Messaging within your company’s digital platform is extremely important. Instead of requiring your employees to manually input all of their coworkers’ phone numbers, having a messaging system built-in to their Connected Worker Platform keeps the conversation in one place and allows for an audit trail.

Connected Worker Platforms

Connected Worker Platforms have key efficiency features, such as the ability to: 

  • Collect and analyze data
  • Measure output across locations & teams
  • Trigger and time stamp work
  • Test and iterate procedures across your organization
  • Communicate and collaborate in real-time
  • Validate jobs and headcount

While it might not seem like a significant difference, a mobile-first platform brings tremendous advantages to companies of all sizes. Your team can become more nimble, productive, and efficient.

Employees will no longer need to seek out a desktop computer to punch in numbers from their checklists and forms or to find their next work order or assignment. 

5. Improve Employee Training Processes

If you find your employees are inefficient, it is probably not their fault. New employees need to receive training, both directly and indirectly, to adhere to company standards and to reduce inefficiencies before they become ingrained. 

Ensure you have standardized operating procedures (SOPs) in place—after you’ve identified gaps in employee knowledge, skills, and processes—before creating necessary training programs. 

One of the reasons technical SOPs sometimes fail is that management has not created a process for them to succeed. Whenever procedures, employees, assets, and/or functions change, management needs to update and reapprove SOPs.

Quality SOP reviews ensure that policies and procedures are current and cost-effective and follow new or changing regulations, standards, and quality assurance plans. 

Also, when employees change jobs, management must ensure new employees are trained according to product quality and safety standards. The best SOPs are clear, concise, and easy to follow.

In fact, failure to follow a company’s standard operating procedures is a common observation during inspections.

The FDA notes that poor content, lack of clarity, and no training are the reasons most cited by employees for not following an SOP.
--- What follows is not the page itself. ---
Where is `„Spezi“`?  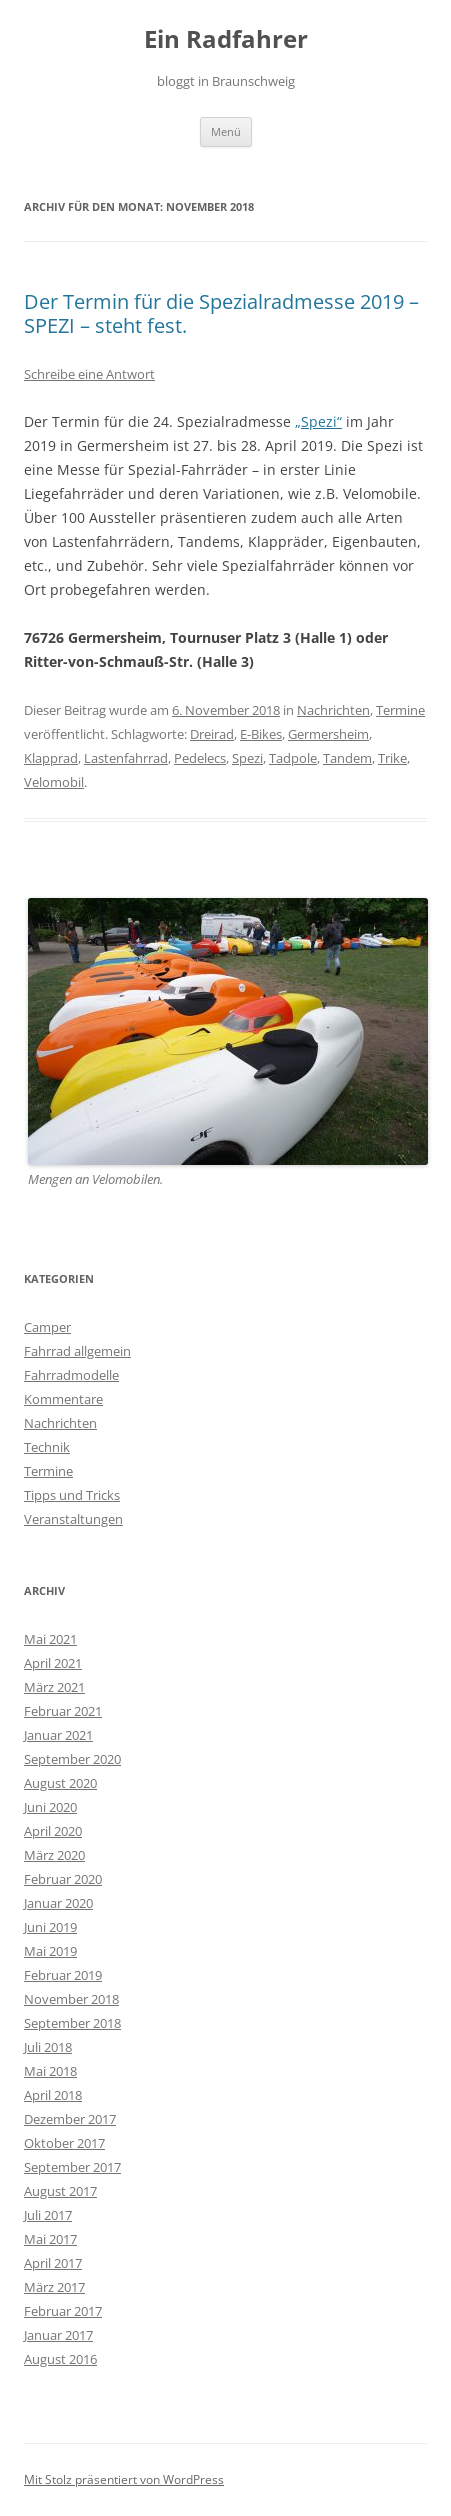 „Spezi“ is located at coordinates (318, 421).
One of the best ways to ensure SOPs are followed is to explain to employees why they are essential. After employees know WHY an SOP is in place, success comes down to developing accessible, clear, and user-friendly documents.

Ideally, you can eliminate most onboarding training hurdles using modern software to reinforce and apply SOPs to every task. The benefits of incorporating these processes into a software solution are that any relevant process improvements can be at your team’s fingertips wherever they are.
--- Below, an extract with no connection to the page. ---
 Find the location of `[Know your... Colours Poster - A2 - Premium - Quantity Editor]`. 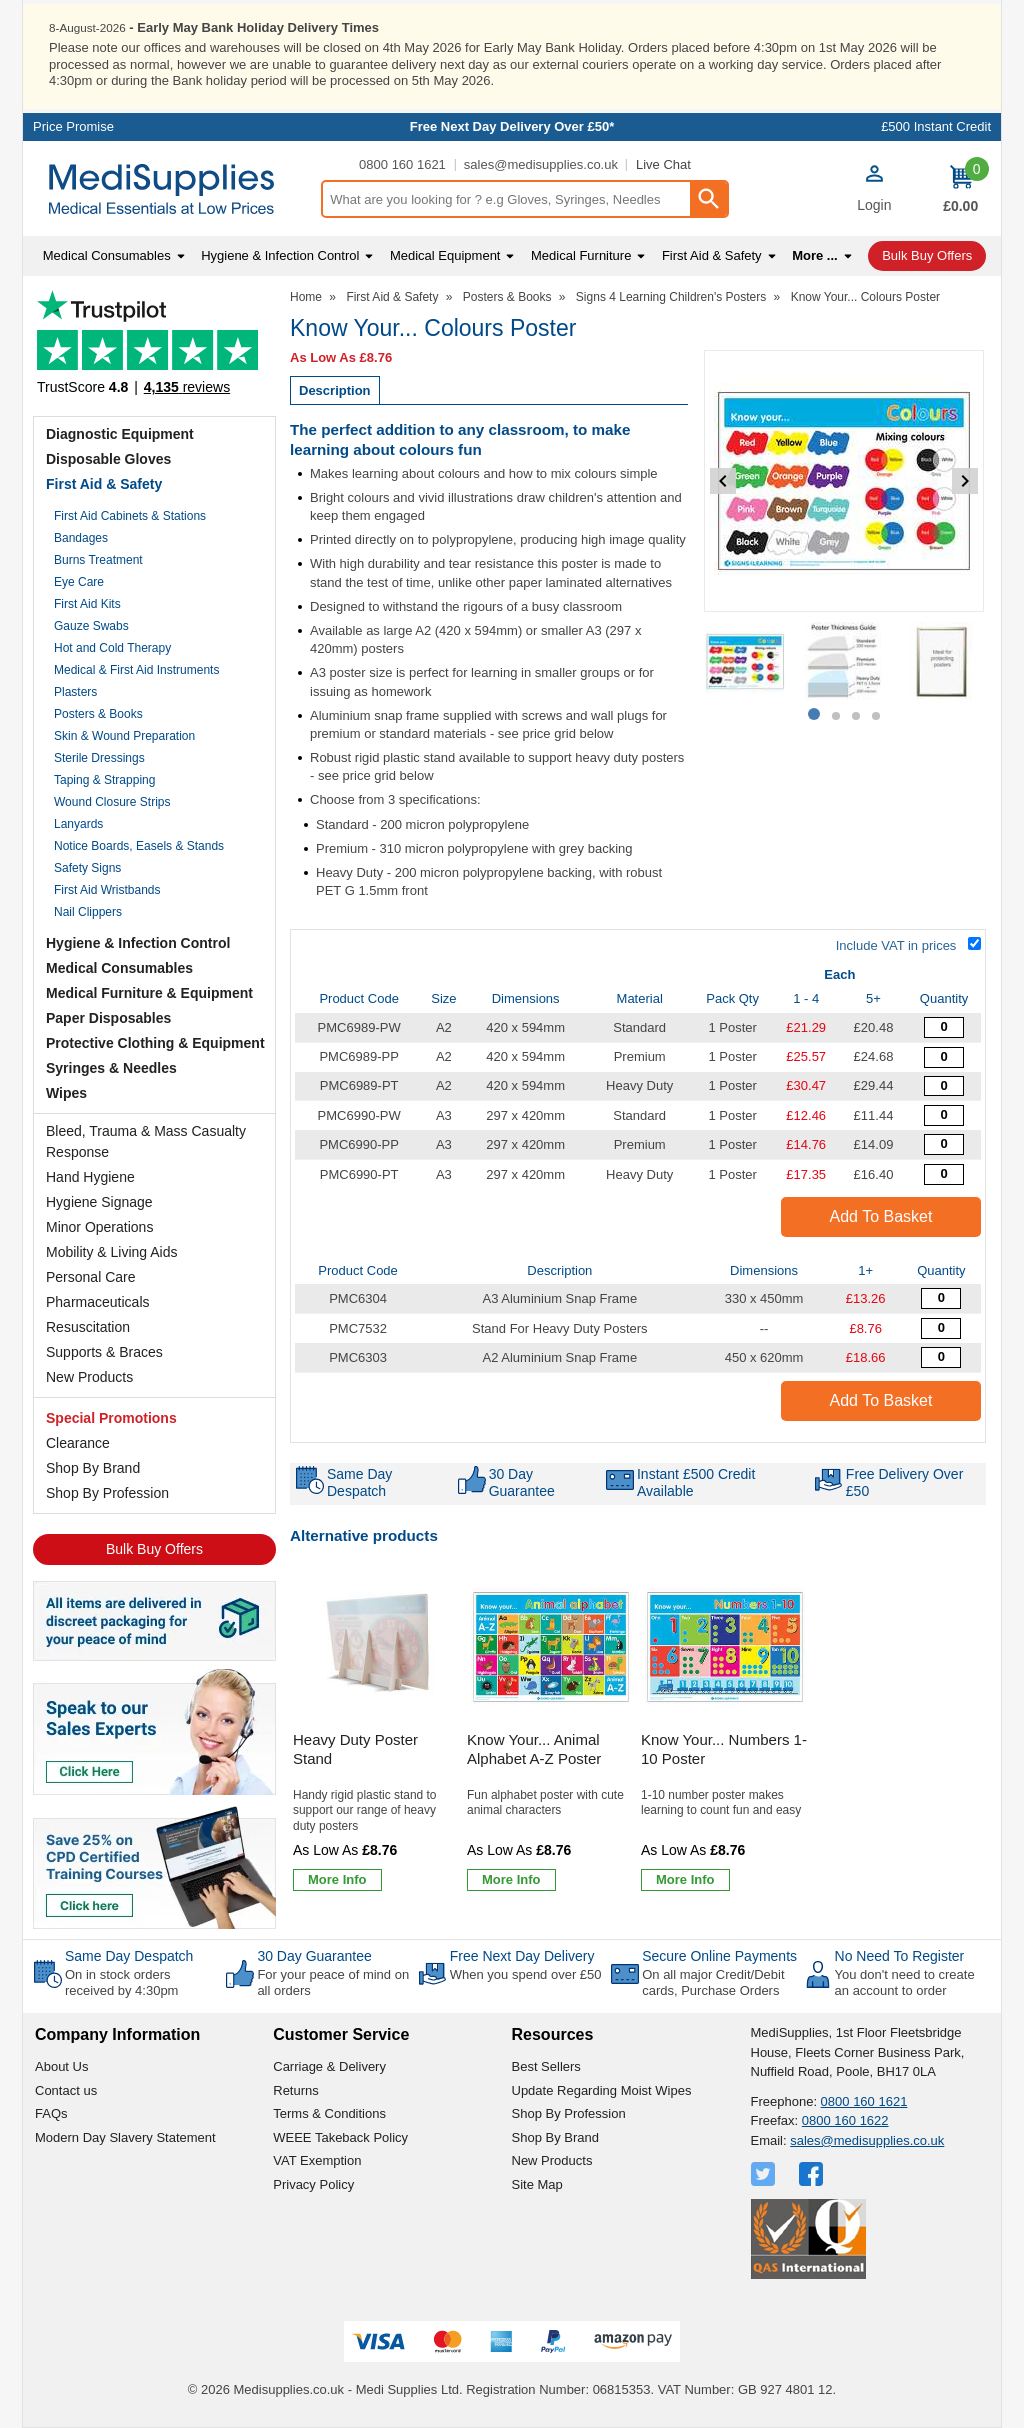 [Know your... Colours Poster - A2 - Premium - Quantity Editor] is located at coordinates (944, 1057).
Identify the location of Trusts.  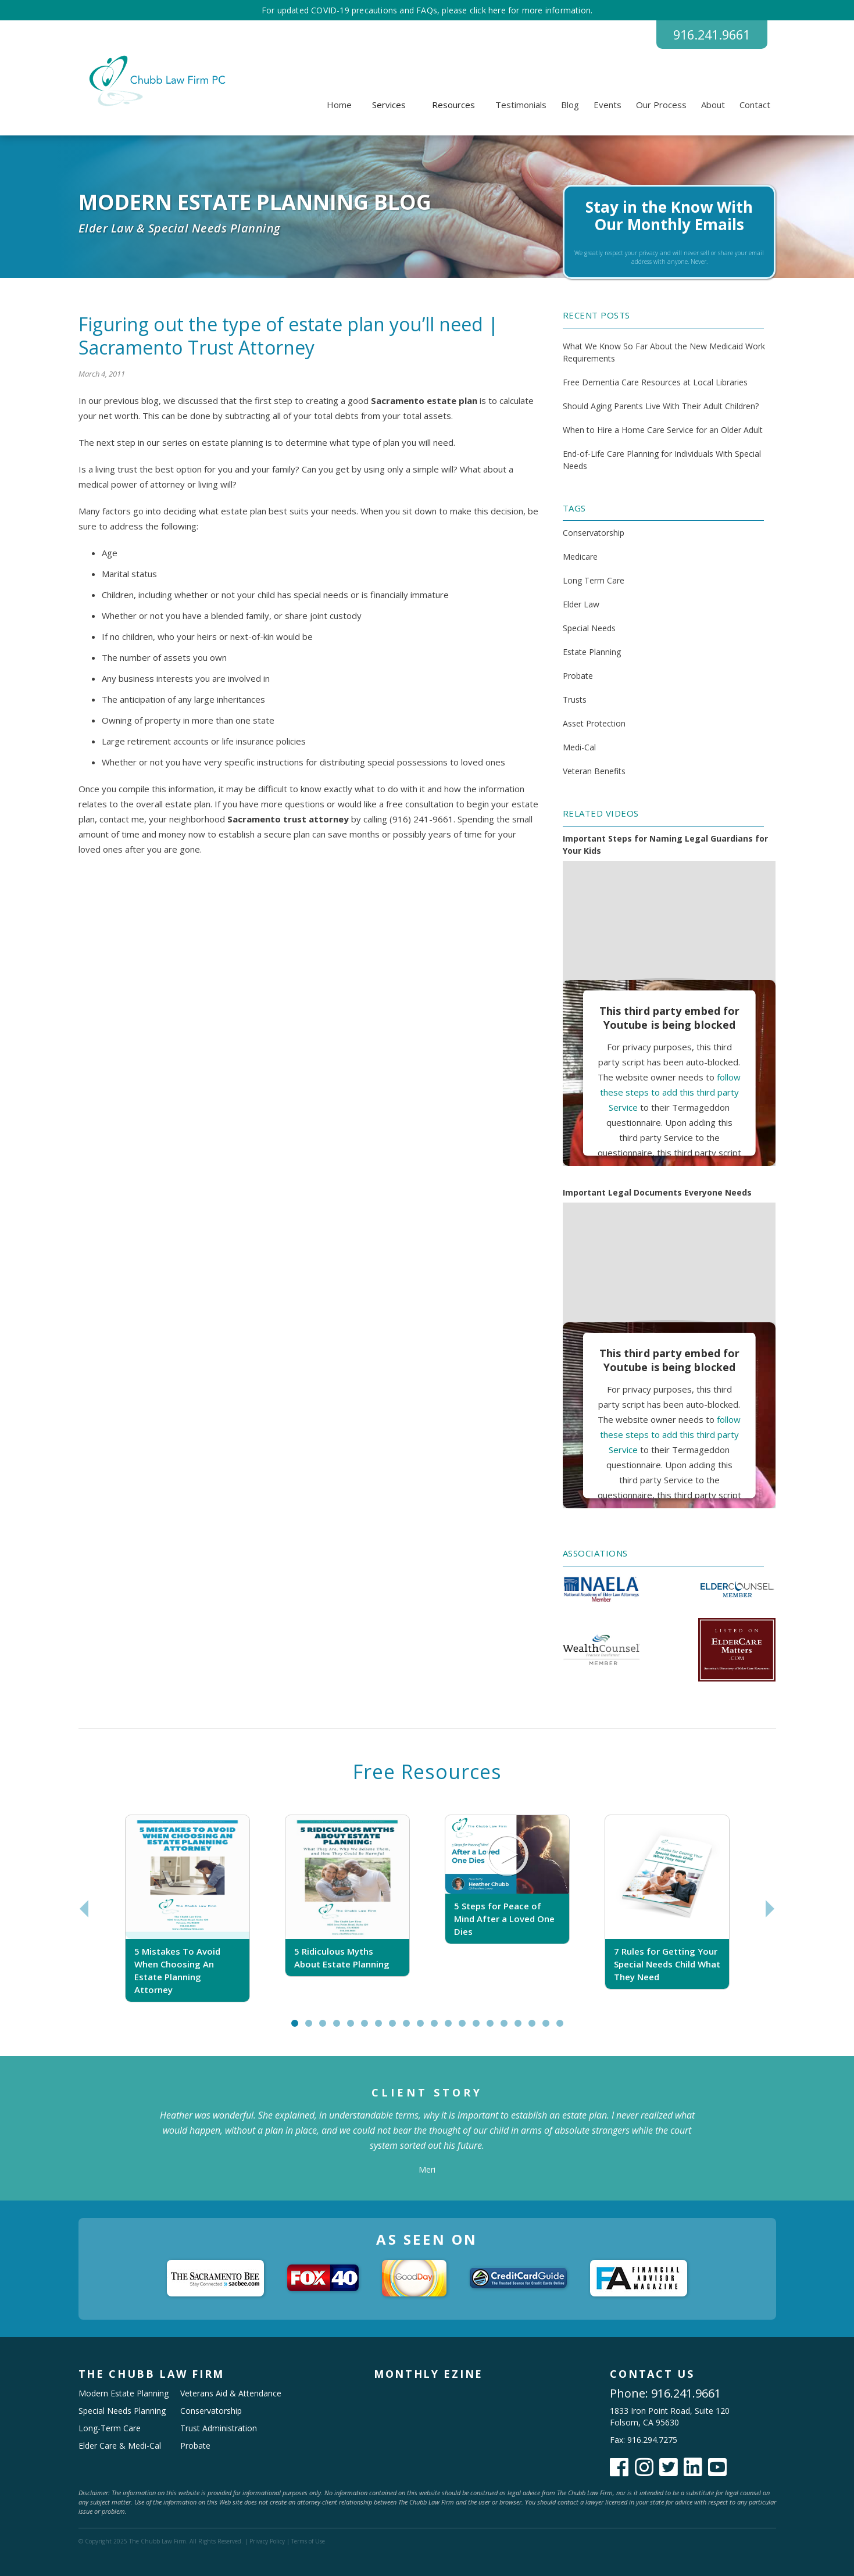 (575, 700).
Modern CMMS provides extensive learning resources to get employees up to speed and improves employee retention. MaintainX, for example, hosts a learning center, blog posts, and certification courses on using the software effectively and efficiently.  
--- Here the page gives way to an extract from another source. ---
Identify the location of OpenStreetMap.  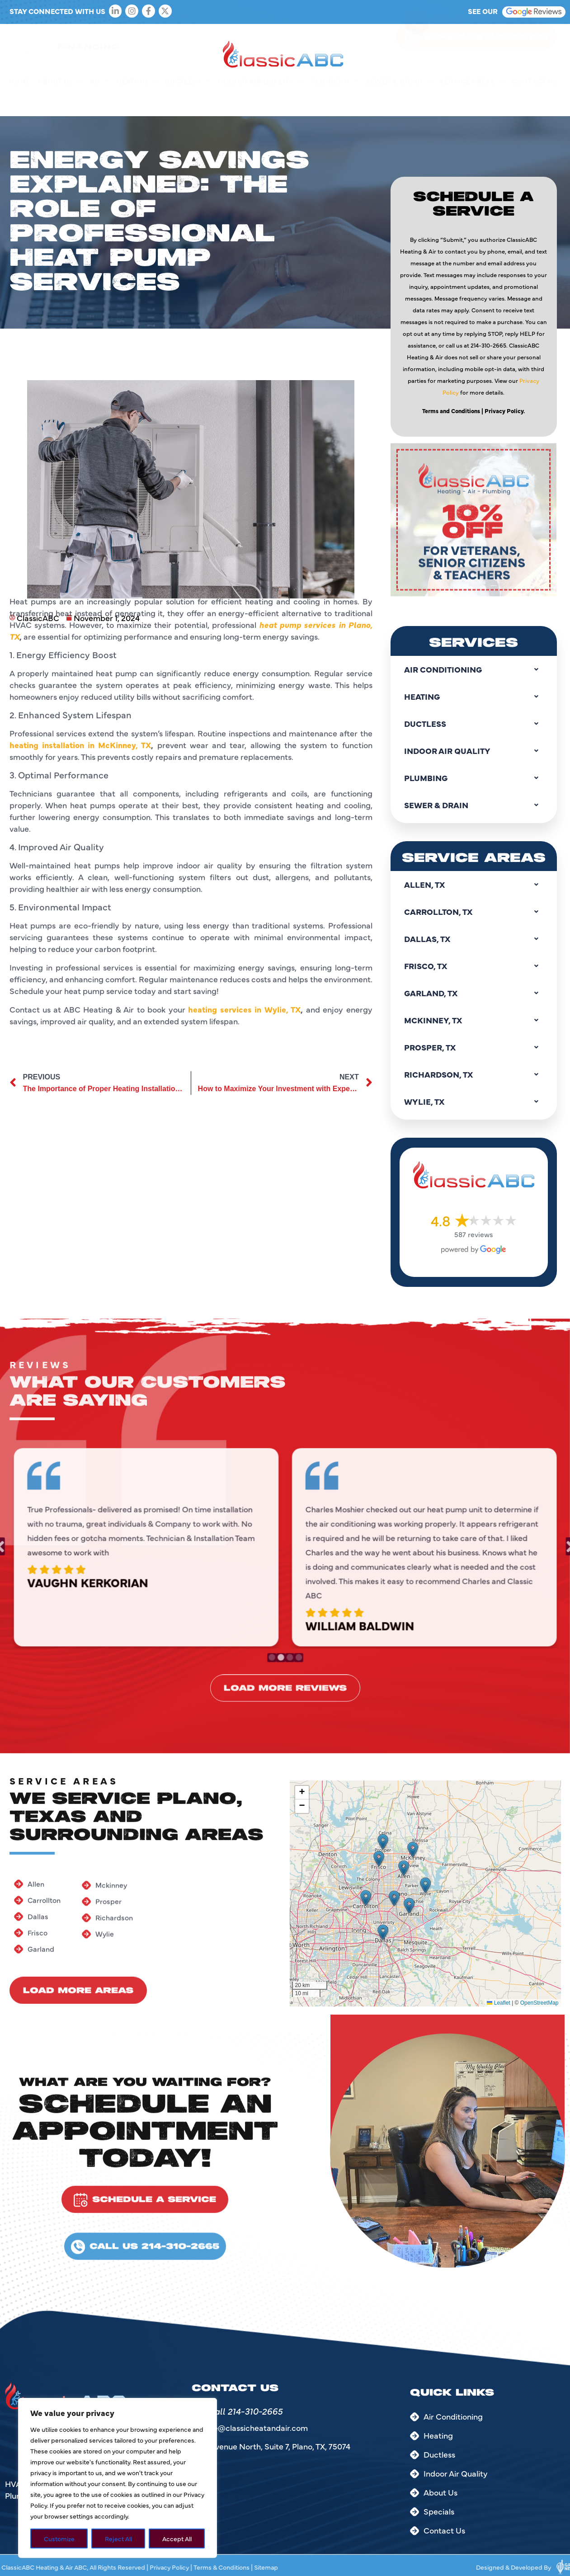 (539, 2003).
How to Improve Production Efficiency with CMMS

Most CMMS systems improve production efficiency and business processes by streamlining asset information on production lines, preserving maintenance histories, automating maintenance schedules, and reducing downtime.

Choose CMMS features that:

  • Tracks resource, budget, and labor costs for every component
  • Creates real-time reports of ongoing reactive and preventative maintenance tasks
  • Generates regulatory compliance checklists 
  • Supports inventory management 
  • Tracks and filters historical records of completed work orders 
  • Stores information from technical procedures and documentation of assets 
  • Offers time and cost-tracking functionality by work order
  • Supports iOS and Android mobile apps

Modern CMMS solutions, like MaintainX, help manufacturing businesses reduce costs and increase the bottom line associated with work order management by organizing workflows and providing insights into resource allocation. 

Obviously, we think MaintainX is the best CMMS on the market to improve production efficiency.